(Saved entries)
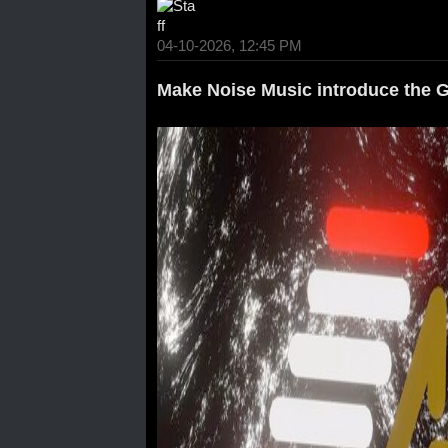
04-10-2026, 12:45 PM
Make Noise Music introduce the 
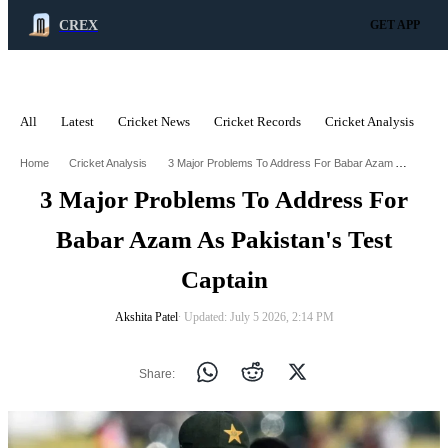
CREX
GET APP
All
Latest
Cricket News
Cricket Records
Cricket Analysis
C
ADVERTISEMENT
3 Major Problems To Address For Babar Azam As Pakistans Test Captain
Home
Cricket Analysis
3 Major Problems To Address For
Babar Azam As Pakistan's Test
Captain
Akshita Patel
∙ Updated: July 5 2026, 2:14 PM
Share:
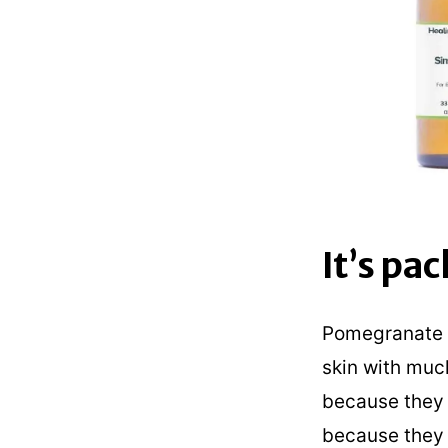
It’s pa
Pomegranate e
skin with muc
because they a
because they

TASK DETAILS.
Set down only the lines running from the line with "Make Noise Music introduce the" to the end of the entries, inclusive; omit every picture.

OUTPUT OF THE TASK.
Make Noise Music introduce the 
CREX
GET APP
All
Latest
Cricket News
Cricket Records
Cricket Analysis
C
ADVERTISEMENT
3 Major Problems To Address For Babar Azam As Pakistans Test Captain
Home
Cricket Analysis
3 Major Problems To Address For
Babar Azam As Pakistan's Test
Captain
Akshita Patel
∙ Updated: July 5 2026, 2:14 PM
Share:
It’s pa
Pomegranate e
skin with muc
because they a
because they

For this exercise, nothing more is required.